US-Autobauer im Aufwind Chrysler bejubelt sein Wiedererstarken
Heute eröffnet die wichtigste Automesse der USA: In Detroit ziehen zahlreiche Konzerne traditionell eine erste Bilanz des vergangenen Jahres und geben einen Ausblick auf die kommenden zwölf Monate. Der krisengeplagte US-Autobauer Chrysler zeigt sich optimistisch - und das mit Grund.
Von Klaus Kastan, BR-Hörfunkstudio Washington
Als vor einem Jahr zur Eröffnung der Detroiter Autoshow der neue Chef von Chrysler seinen Stand präsentierte, schüttelten die Autoexperten auf aller Welt verständnislos den Kopf. Warum? Deshalb: Oliver Francois sprach von Chrysler als einem Unternehmen, das am Abgrund stand. Im Hintergrund war Eminems Verlierer-Ballade "Lose Yourself" zu hören - ein Lied des Detroiter Musikers, das in der Autostadt in den zurückliegenden Jahren fast zu einer Trauerhymne geworden ist.
Doch Eminem singt in dem Song auch von der Gelegenheit, die sich nur einmal im Leben bieten würde. Und darauf nahm der französische Automanager im Dienste von Chrysler sicherlich Bezug. Heute, ein Jahr später, wissen wir: Francois erhielt die Gelegenheit - und er hat sie genutzt.
Vom Sorgen- zum Wunderkind
Wenn er heute zur Eröffnung der diesjährigen Internationalen Autoshow wieder die Journalisten in der Detroiter Cobo-Hall um sich versammeln wird, kann er stolz ein anderes Unternehmen präsentieren: Chrysler ist das Autowunder des Jahres 2011. Die Umsätze gingen um 25 Prozent nach oben. Acht Milliarden Dollar Schulden konnten an die amerikanische und die kanadische Regierung zurückbezahlt werden.

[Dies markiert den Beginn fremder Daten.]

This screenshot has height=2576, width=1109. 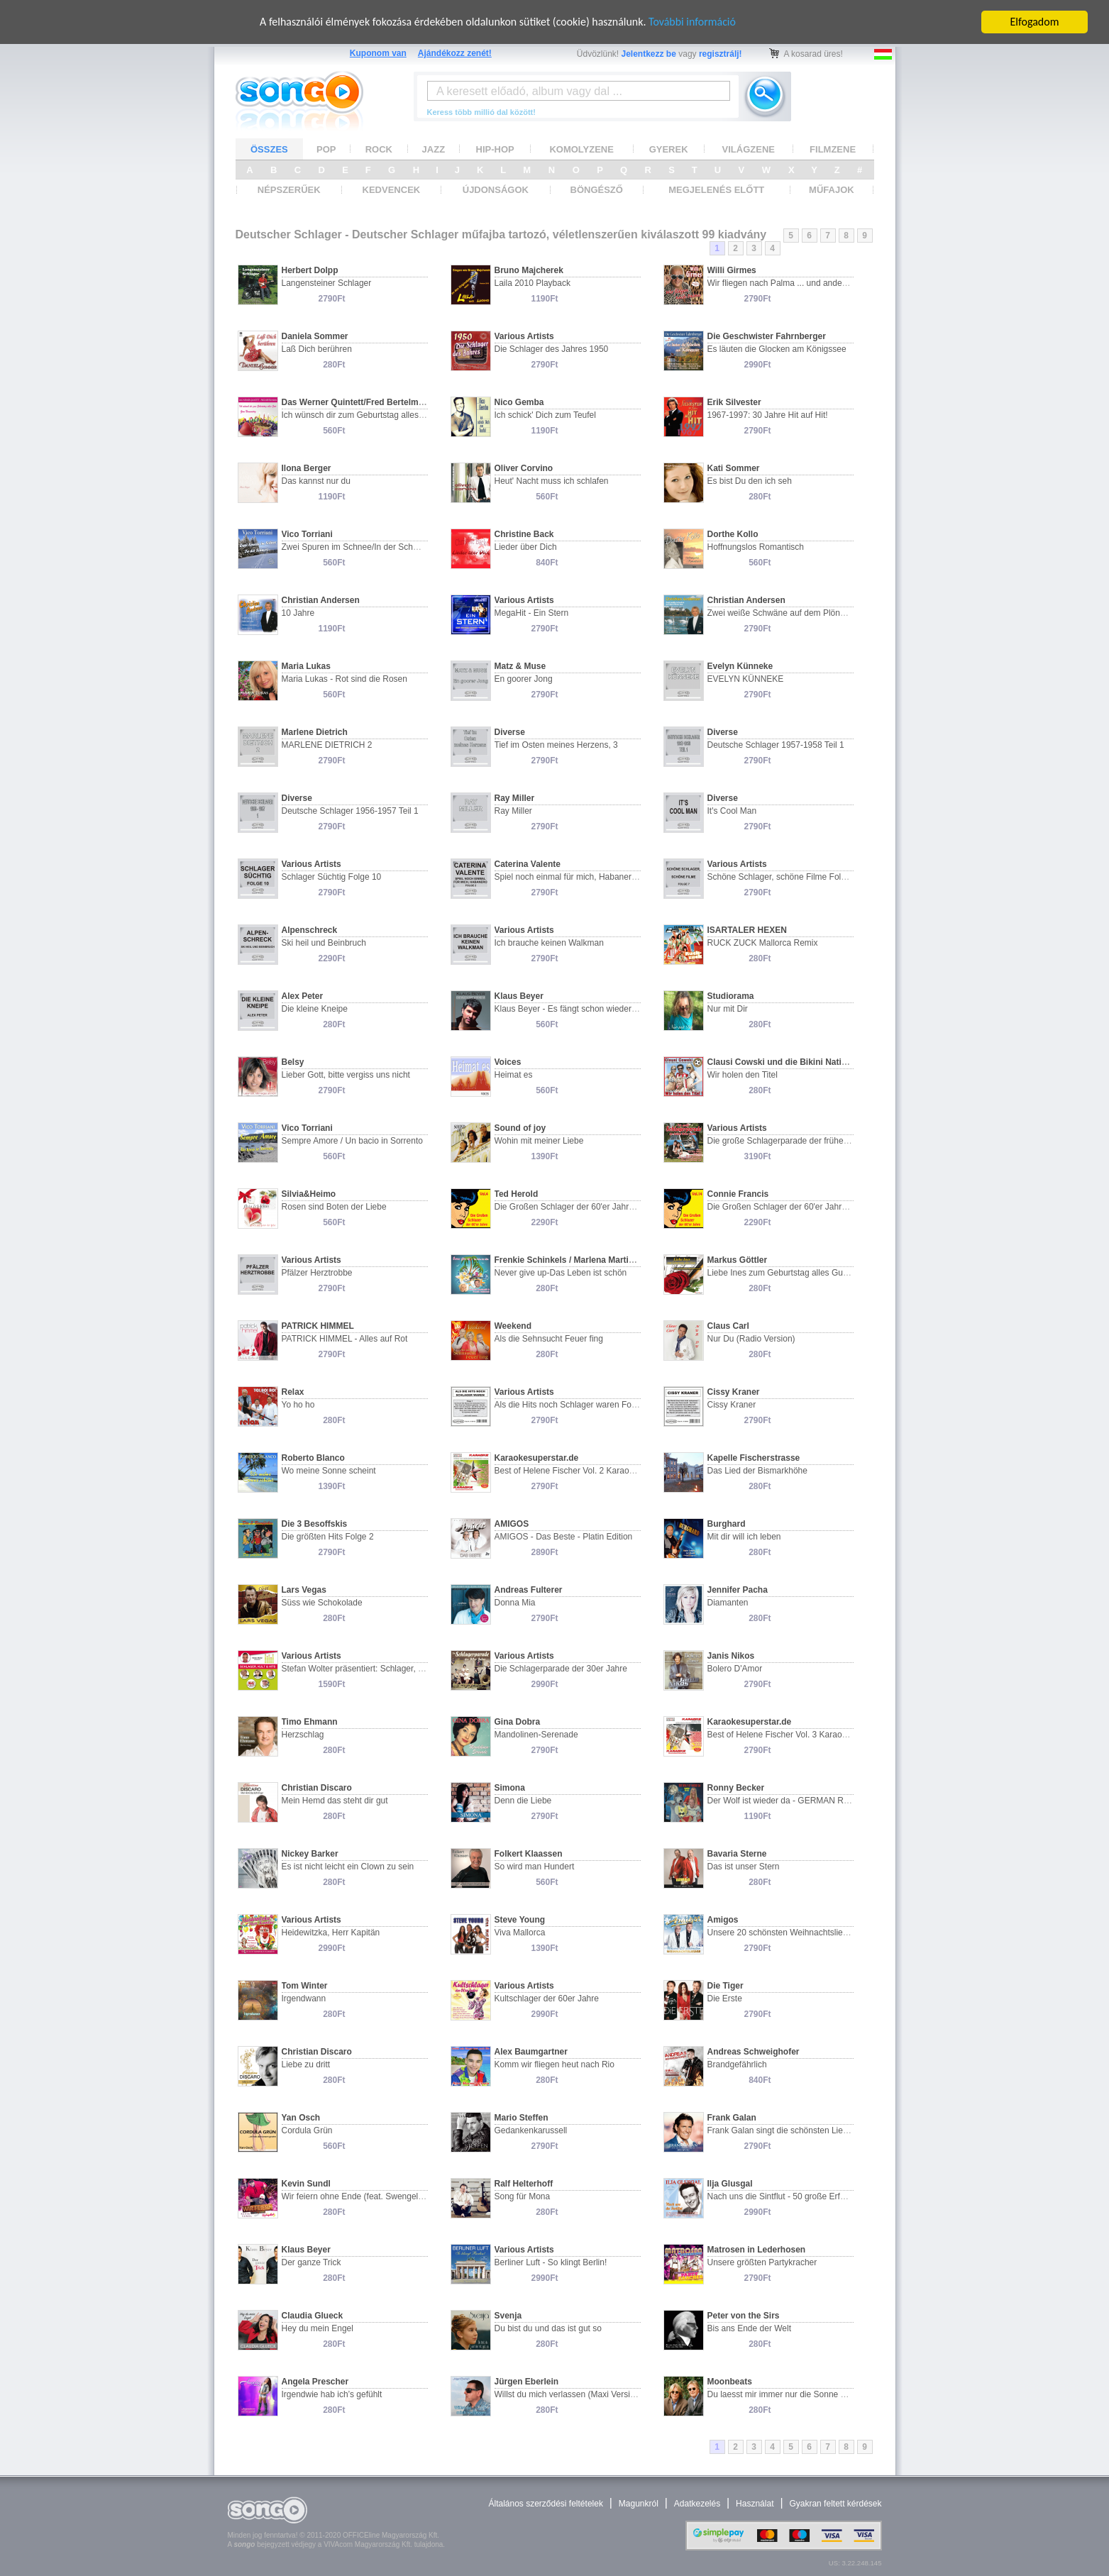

Das Geschäft boomt, vor allem auch im Heimatland USA. Michelle Krebs, die als Autoexpertin für den Verbraucherservice Edmunds tätig ist, sagt im Radiosender NPR: "Chrysler hatte nach den Krisenjahren bei weitem schlechtere Voraussetzungen für einen Neustart als General Motors und Ford. Das Unternehmen hatte bei weitem keine so große Produktpalette, sie waren von früheren Eigentümern ausgezehrt worden. Aber was sie jetzt unter diesen bescheidenen Bedingungen geschafft haben, ist phänomenal."
Hilfe aus Italien
Fragt man hier in Detroit nach dem Grund für die plötzliche Genesung von Chrysler, hört man nur einen Namen: Sergio Marchionne. Der unkonventionelle Fiat-Boss stieg im Sommer 2009 bei Chrysler ein, inzwischen gehören den italienischen Autobauern fast 58,5 Prozent der Chrysler-Anteile.

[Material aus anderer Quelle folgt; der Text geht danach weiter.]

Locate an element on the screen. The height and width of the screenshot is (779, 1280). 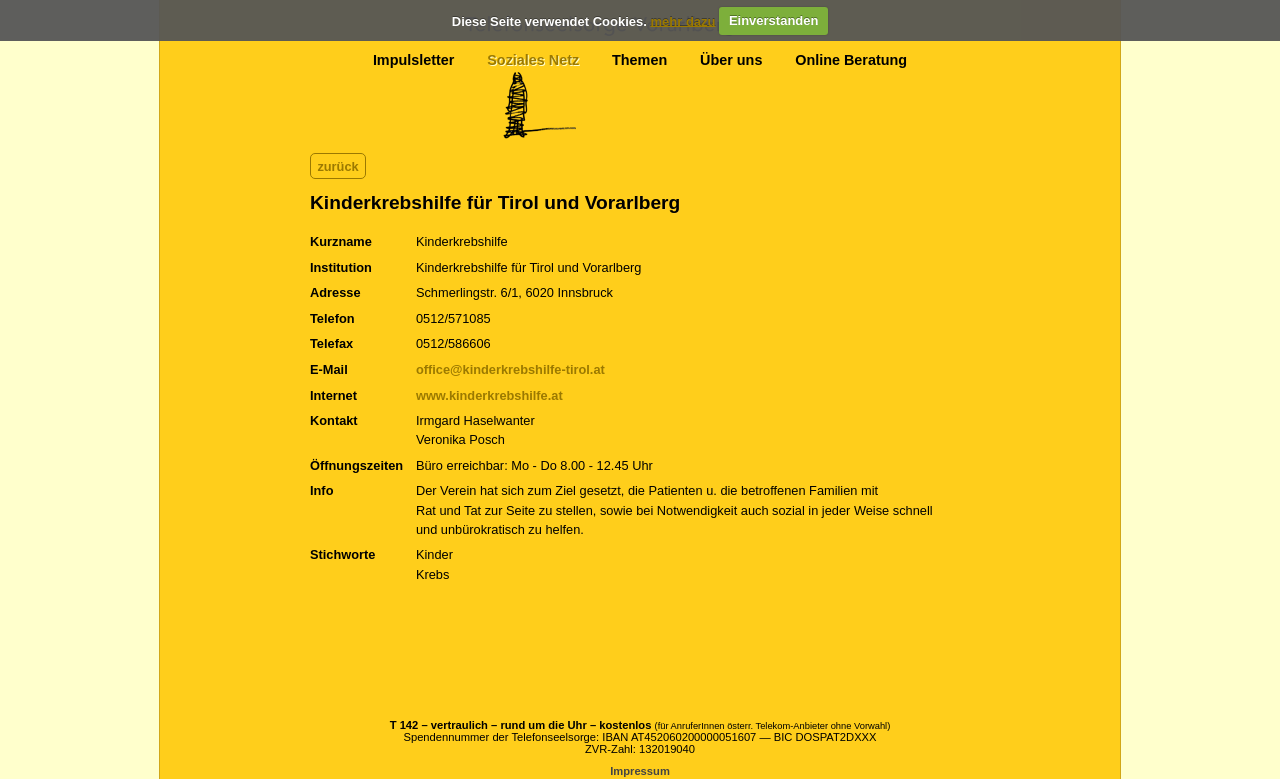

Die Folge: Mutter und Tochter kooperieren intensiv miteinander. Chrysler ist dabei, Fiat den amerikanischen Markt zu öffnen. Umgekehrt profitiert der US-Konzern von den relativ verbrauchsarmen italienischen Motoren. Außerdem stimmt man die Produktpalette aufeinander ab. Und: Die Autos von Chrysler sind zuverlässiger geworden, bestätigt David Champion von Consumer Reports: "Chrysler hat seine Marken verbessert. Der Jeep Cherokee, Dodge Dorengo und auch Chrysler 200 haben bei unseren Untersuchungen zur Verlässlichkeit von Autos schon im ersten Jahr hervorragend abgeschnitten."
Vom Retter zum Geretteten
Dass man bei Chrysler in Detroit trotzdem noch nicht die Champagner-Korken knallen lässt, hat mit der Ungewissheit der Konjunktur zu tun. Sorge bereitet, dass es dem Retter Fiat inzwischen aufgrund der kritischen Finanzlage in Italien schlechter geht. Inzwischen können sich die Italiener über die Gewinne der amerikanischen Tochter freuen, sagt Michelle Krebs: "Zur Zeit unterstützt Chrysler bereits Fiat. Der Grund: Der europäische Markt geht wegen der Euro-Schuldenkrise ungewissen Zeiten entgegen - und Italien ist das Zentrum dieser Krise."
Doch eins steht auch fest: Chrysler hat vorerst das geschafft, was dem früheren Eigner Mercedes nicht gelungen ist. Chrysler ist endlich wieder auf dem Weg nach oben. Zum ersten Mal seit sechs Jahren schrieb der kleinste der drei Detroiter Autohersteller 2011 wieder schwarze Zahlen.